Open zele-git opened 5 years ago

zele-git commented 5 years ago

In our reference paper (Automatically finding patches using genetic programming), weighted path is defined as follow,

"A weighted path through that program. The weighted path is a list of pairs, each pair containing a statement in the program and a weight based on that statement’s occurrences in various test cases."

This ideas used in the mutation and crossover operation. Are we going to consider this issue in our implementation?

zuzkajelcicova commented 5 years ago

@zele-git we are adopting the approach mentioned in their other paper (Fixing 55 out of 105 bugs...) since we use a sequence of patches and not the whole ASTs as it used to be originally.

In the original GenProg paper, each individual in the population was an AST combined with a weighted execution path you are mentioning. However, we are using the improved version where each individual in the population is just a sequence of edit operations (sequence of our Patch objects). GA only uses fitness to evaluate its offspring and modify offsprings’ sequence. The other paper (Fixing 55 out of 105 bugs...) uses the phrase weight, but that is for measuring the fitness -> the fitness value is measured as a weighted average of the positive (i.e., initially passing, encoding required functionality) and negative (i.e., initially failing, encoding a defect) test cases.

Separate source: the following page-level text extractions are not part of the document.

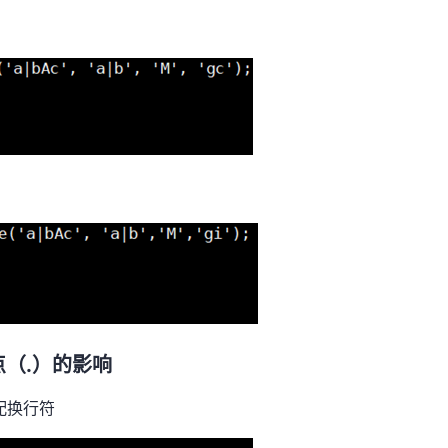
配
点（.）的影响
配换行符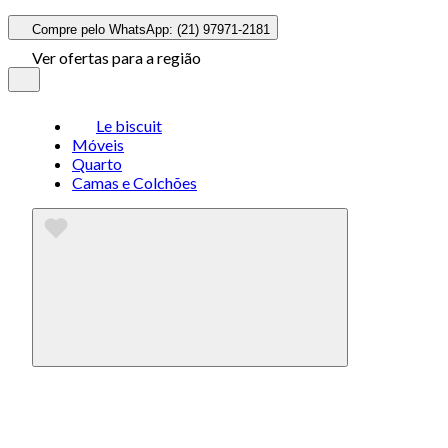
Compre pelo WhatsApp: (21) 97971-2181
Ver ofertas para a região
Le biscuit
Móveis
Quarto
Camas e Colchões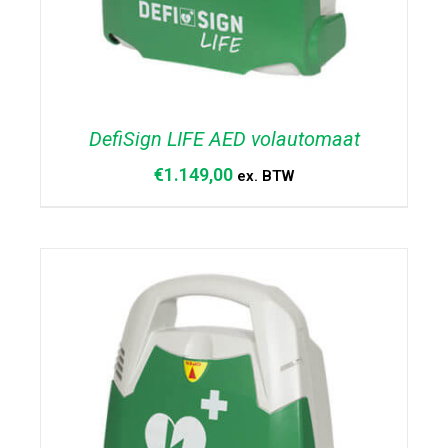
DefiSign LIFE AED volautomaat
€
1.149,00
ex. BTW
TOEVOEGEN AAN WINKELWAGEN
/
DETAILS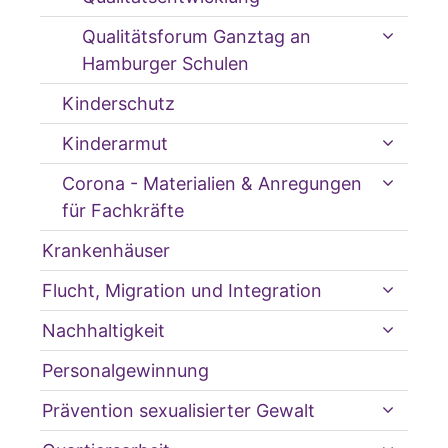
Qualitätsforum Ganztag an
Hamburger Schulen
Kinderschutz
Kinderarmut
Corona - Materialien & Anregungen
für Fachkräfte
Krankenhäuser
Flucht, Migration und Integration
Nachhaltigkeit
Personalgewinnung
Prävention sexualisierter Gewalt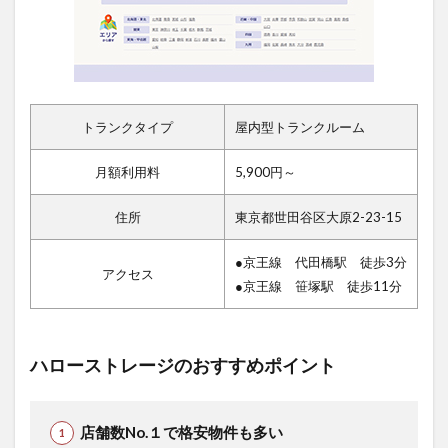
トランクタイプ
屋内型トランクルーム
月額利用料
5,900円～
住所
東京都世田谷区大原2-23-15
●京王線 代田橋駅 徒歩3分
アクセス
●京王線 笹塚駅 徒歩11分
ハローストレージのおすすめポイント
店舗数No.１で格安物件も多い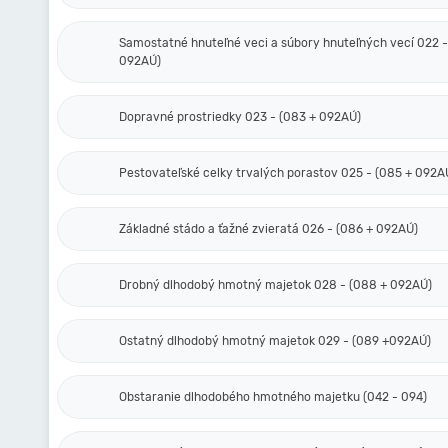
Samostatné hnuteľné veci a súbory hnuteľných vecí 022 -
092AÚ)
Dopravné prostriedky 023 - (083 + 092AÚ)
Pestovateľské celky trvalých porastov 025 - (085 + 092A
Základné stádo a ťažné zvieratá 026 - (086 + 092AÚ)
Drobný dlhodobý hmotný majetok 028 - (088 + 092AÚ)
Ostatný dlhodobý hmotný majetok 029 - (089 +092AÚ)
Obstaranie dlhodobého hmotného majetku (042 - 094)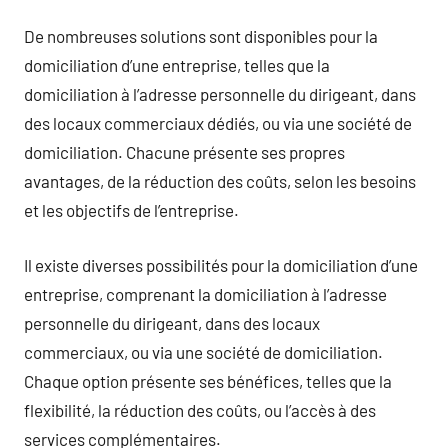
De nombreuses solutions sont disponibles pour la
domiciliation d’une entreprise, telles que la
domiciliation à l’adresse personnelle du dirigeant, dans
des locaux commerciaux dédiés, ou via une société de
domiciliation. Chacune présente ses propres
avantages, de la réduction des coûts, selon les besoins
et les objectifs de l’entreprise.
Il existe diverses possibilités pour la domiciliation d’une
entreprise, comprenant la domiciliation à l’adresse
personnelle du dirigeant, dans des locaux
commerciaux, ou via une société de domiciliation.
Chaque option présente ses bénéfices, telles que la
flexibilité, la réduction des coûts, ou l’accès à des
services complémentaires.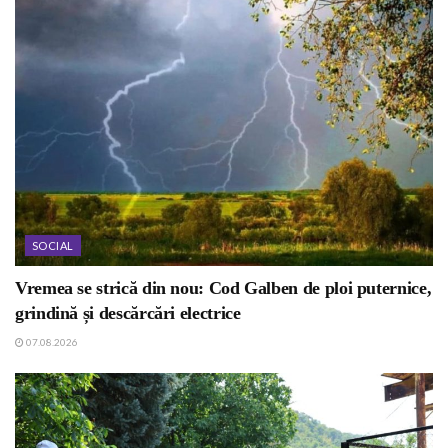
SOCIAL
Vremea se strică din nou: Cod Galben de ploi puternice,
grindină și descărcări electrice
07.08.2026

So regarding fitness, crossover, mutation etc., please, study other paper (Fixing 55 out of 105 bugs...) in detail as well (these two papers are our main reference and inspiration) since we are using their improvements too. @zele-git @Asdf11x @bunverdenz

Furthermore, regarding the crossover and (tournament) selection of individuals, they are stating important information (just a part from the paper): "The search begins by constructing and evaluating a population of random patches. Line 1 of Figure 1 initializes the population by independently mutating copies of the empty patch. Lines 2–6 correspond to one iteration or generation of the algorithm. On Line 3, tournament selection [17] selects from the incoming population, with replacement, parent individuals based on fitness. By analogy with genetic “crossover” events, parents are taken pairwise at random to exchange pieces of their representation; two parents produce two offspring (Section III-G). Each parent and each offspring is mutated once (Section III-F) and the result forms the incoming population for the next iteration."

Improved crossover we are going to use (allowing different lengths of genes we talked about at the meeting):

"Our new patch subset crossover operator is a variation of the well-known uniform crossover operator [18] tailored for the program repair domain. It takes as input two parents p and q represented as ordered lists of edits (Section III-B). The first (resp. second) offspring is created by appending p to q (resp. q to p) and then removing each element with independent probability one-half. This operator has the advantage of allowing parents that both include edits to similar ranges of the program (e.g., parent p inserts B after A and parent q inserts C after A) to pass any of those edits along to their offspring. Previous uses of a one-point crossover operator on the fault localization space did not allow for such recombination (e.g., each offspring could only receive one edit to statement A)."

So once again, even though we are following the original approach of GenProg, we are introducing a few of their improvements in the later version. Therefore, refer to the second paper as well, it contains important information about many things such as tournament selection, pseudo-code for the GA process etc.